题解本篇的主旨仍在于阐述无为而治的主张。作者指出,玄古的国君虽在君位却无心于治世,只是效法天道“无为”而已,因此百姓都能自治自化,天下也就始终太平无事。及至黄帝失“天德”,以“有为”之心临天下,百姓就开始知道仁义、忠信之名,随之而萌发出“贼害”之心,从此太古纯朴之风就不见了。原文天地虽大,其化均也;万物虽多,其治一也;人卒虽众,其主君也。君原于德而成于天,故曰,玄古之君天下,无为也,天德而已矣。

以道观言,而天下之名正;以道观分,而君臣之义明;以道观能,而天下之官治;以道泛观,而万物之应备。故通于天地者,德也;行于万物者,道也;上治人者,事也;能有所艺者,技也。技兼于事,事兼于义,义兼于德,德兼于道,道兼于天,故曰:古之畜天下者,无欲而天下足,无为而万物化,渊静而百姓定。记曰:“通于一而万事毕。无心得而鬼神服。”

译文天和地虽然很大,不过它们的运动和变化却是均衡的;万物虽然纷杂,不过它们各得其所归根结蒂却是同一的;百姓虽然众多,不过他们的主宰却都是国君。国君管理天下要以顺应事物为根本而成事于自然,所以说,遥远的古代君主统驭天下,一切都出自无为,即听任自然、顺其自得罢了。

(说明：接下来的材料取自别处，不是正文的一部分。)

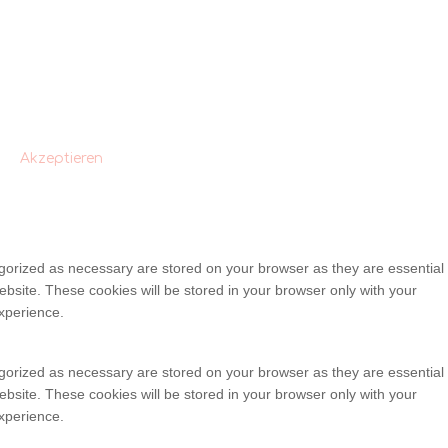
Akzeptieren
egorized as necessary are stored on your browser as they are essential
ebsite. These cookies will be stored in your browser only with your
xperience.
egorized as necessary are stored on your browser as they are essential
ebsite. These cookies will be stored in your browser only with your
xperience.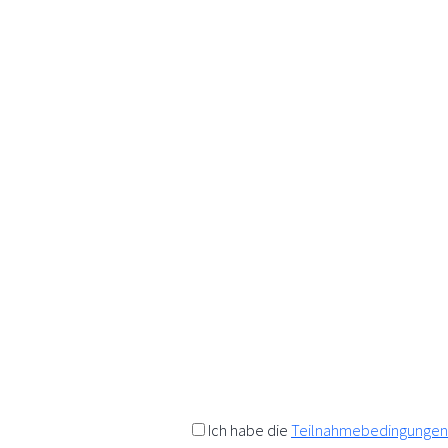
K
Wir a
Anfo
Als Da
Rabatt
t
Einen 
Ich habe die
Teilnahmebedingungen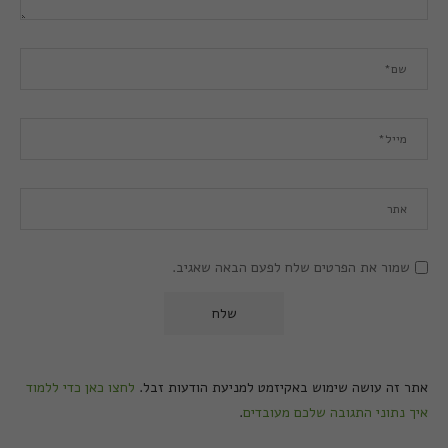
שמור את הפרטים שלח לפעם הבאה שאגיב.
אתר זה עושה שימוש באקיזמט למניעת הודעות זבל.
לחצו כאן כדי ללמוד
איך נתוני התגובה שלכם מעובדים
.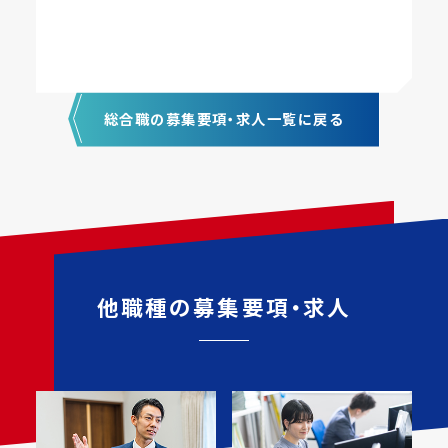
総合職の募集要項・求人一覧に戻る
他職種の募集要項・求人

用道的观点来看待称谓,那么天下所有的国君都是名正言顺的统治者;用道的观点来看待职分,那么君和臣各自承担的道义就分明了;用道的观念来看待才干,那么天下的官吏都尽职尽力;从道的观念广泛地观察,万事万物全都自得而又自足。所以,贯穿于天地的是顺应自得的“德”;通行于万物的是听任自然的“道”;善于治理天下的是各尽其能各任其事,能够让能力和才干充分发挥的就是各种技巧。技巧归结于事务,事务归结于义理,义理归结于顺应自得的“德”,“德”归结于听任自然的“道”,听任自然的“道”归结于事物的自然本性。所以说,古时候养育天下百姓的统治者,无所追求而天下富足,无所作为而万物自行变化发展,深沉宁寂而人心安定。《记》这本书上说:“通晓大道因而万事自然完满成功,无心获取因而鬼神敬佩贴服。”

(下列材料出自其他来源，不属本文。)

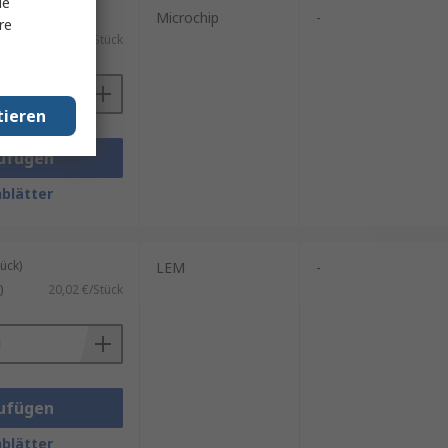
le
le mit 5 Stück)
Microchip
-
re
0,694 €/Stück
tieren
ufügen
blätter
ück)
LEM
-
)
20,02 €/Stück
ufügen
blätter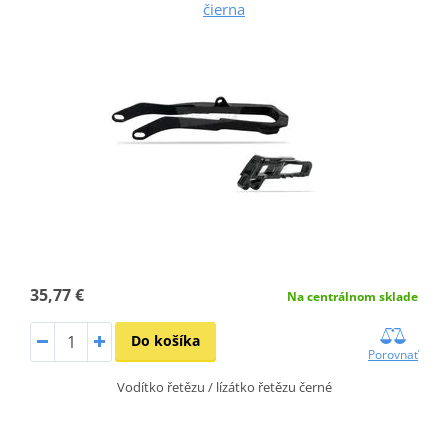
čierna
35,77 €
Na centrálnom sklade
Do košíka
Porovnať
Vodítko řetězu / lízátko řetězu černé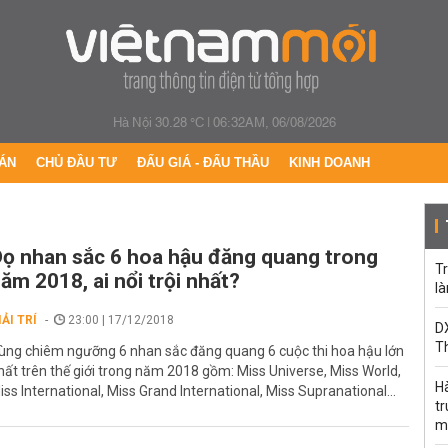
Hà Nội 30.28 °C
|
06:32AM, 06/08/2026
ÁN
CHỦ ĐẦU TƯ
ĐẤU GIÁ - ĐẤU THẦU
KINH DOANH
ọ nhan sắc 6 hoa hậu đăng quang trong
Tr
ăm 2018, ai nổi trội nhất?
l
IẢI TRÍ
23:00 | 17/12/2018
DX
T
ùng chiêm ngưỡng 6 nhan sắc đăng quang 6 cuộc thi hoa hậu lớn
hất trên thế giới trong năm 2018 gồm: Miss Universe, Miss World,
H
iss International, Miss Grand International, Miss Supranational...
t
m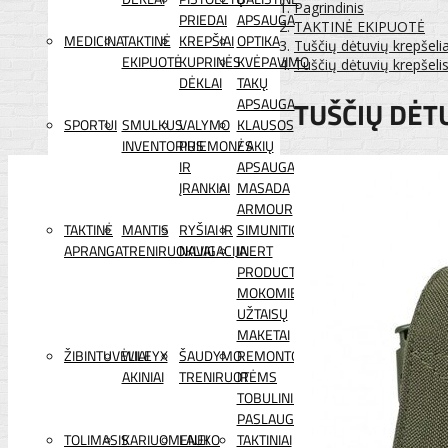
Pagrindinis
PRIEDAI
APSAUGA
TAKTINĖ EKIPUOTĖ
MEDICINA
TAKTINĖ
KREPŠIAI
OPTIKA
Tuščių dėtuvių krepšelia
EKIPUOTĖ
KUPRINĖS
KVĖPAVIMO
Tuščių dėtuvių krepšel
DĖKLAI
TAKŲ
TUŠČIŲ DĖT
APSAUGA
SPORTUI
SMULKUS
VALYMO
KLAUSOS
INVENTORIUS
PRIEMONĖS
/ AKIŲ
IR
APSAUGA
ĮRANKIAI
MASADA
ARMOUR
TAKTINĖ
MANTIS
RYŠIAI IR
SIMUNITION
APRANGA
TRENIRUOKLIAI
NAVIGACIJA
INERT
PRODUCTS
MOKOMIEJI
UŽTAISŲ
MAKETAI
ŽIBINTUVĖLIAI
WILEYX
ŠAUDYMO
REMONTO
AKINIAI
TRENIRUOTĖMS
IR
TOBULINIMO
PASLAUGOS
TOLIMASIS
KARIUOMENEI
LAUKO
TAKTINIAI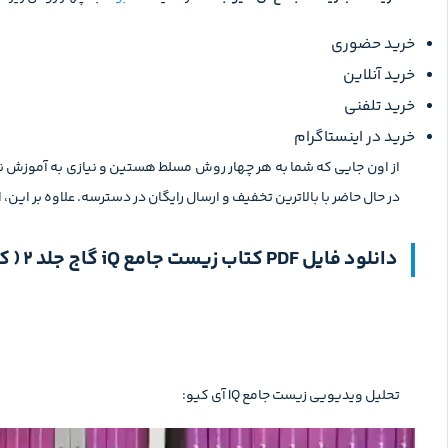
خرید حضوری
خرید آنلاین
خرید تلفنی
خرید در اینستاگرام
از اون جایی که شما به هر چهار روش مسلط هستین و نیازی به آموزش ند
در حال حاضر با بالاترین تخفیف و ارسال رایگان در دسترسه. علاوه بر این،
دانلود فایل PDF کتاب زیست جامع iQ گاج جلد 2 ( کنکور 1405)
تحلیل ویدیویی زیست جامع IQ آی کیو:
نمایشگر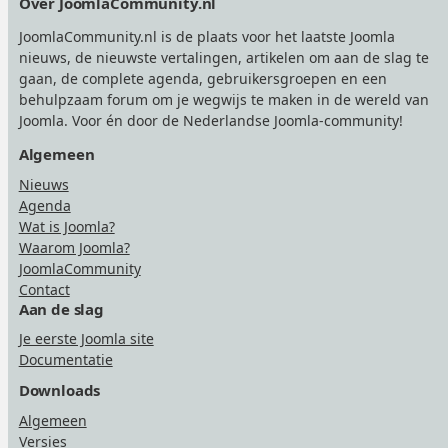
Over JoomlaCommunity.nl
JoomlaCommunity.nl is de plaats voor het laatste Joomla
nieuws, de nieuwste vertalingen, artikelen om aan de slag te
gaan, de complete agenda, gebruikersgroepen en een
behulpzaam forum om je wegwijs te maken in de wereld van
Joomla. Voor én door de Nederlandse Joomla-community!
Algemeen
Nieuws
Agenda
Wat is Joomla?
Waarom Joomla?
JoomlaCommunity
Contact
Aan de slag
Je eerste Joomla site
Documentatie
Downloads
Algemeen
Versies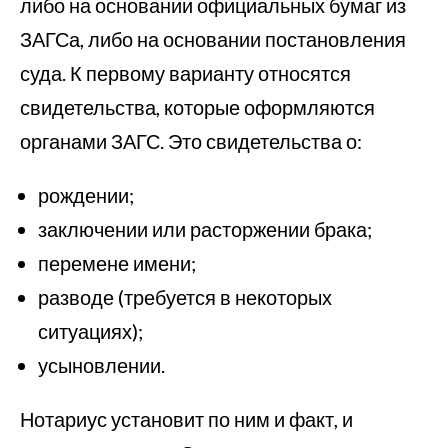
либо на основании официальных бумаг из
ЗАГСа, либо на основании постановления
суда. К первому варианту относятся
свидетельства, которые оформляются
органами ЗАГС. Это свидетельства о:
рождении;
заключении или расторжении брака;
перемене имени;
разводе (требуется в некоторых
ситуациях);
усыновлении.
Нотариус установит по ним и факт, и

原文夫子曰:“夫道,覆载万物者也,洋洋乎大哉!君子不可以不刳心焉。无为为之之谓天,无为言之之谓德,爱人利物之谓仁,不同同之之谓大,行不崖异之谓宽,有万不同之谓富。故执德之谓纪,德成之谓立,循于道之谓备,不以物挫志之谓完。君子明于此十者,则韬乎其事心之大也,沛乎其为万物逝也。若然者,藏金于山,沉珠于渊,不利货财,不近贵富;不乐寿,不哀天;不荣通,不丑穷;不拘一世之利以为己私分,不以王天下为己处显。显则明,万物一府,死生同状。”

慈祥为救国民

“爱人利物之谓仁”,慈爱人民,利益万物,就叫做仁。宋代范忠宣公就是一位对人民极为仁爱的人。他任庆州府时,恰逢荒年,范公要开仓救民,其他官员不准,因为私放粮违国法。范公爱民,说降罪下来自己担,于是开仓赈灾。

译文先生说:“道,是覆盖和托载万物的,多么广阔而盛大啊!君子不可以不敞开心胸排除一切有为的杂念。用无为的态度去做就叫做自然,用无为的态度去说就叫做顺应,给人以爱或给物以利就叫做仁爱,让各各不同的事物回归同一的本性就叫做伟大,行为不与众不同就叫做宽容,心里包容着万种差异就叫做富有。因此持守自然赋予的禀性就叫纲纪,德行形成就叫做建功济物,遵循于道就叫做修养完备,不因外物挫折节守就叫做完美无缺。君子明白了这十个方面,也就容藏了立功济物的伟大心志,而且像滔滔的流水汇聚一处似的成为万物的归往。像这样,就能藏黄金于大山,沉珍珠于深渊,不贪图财物,也不追求富贵;不把长寿看作快乐,不把夭折看作悲哀,不把通达看作荣耀,不把穷困看作羞耻;不把谋求举世之利作为自己的职分,不把统治天下看作是自己居处于显赫的地位。显赫就会彰明,然而万物最终却归结于同一,死与生也并不存在区别。”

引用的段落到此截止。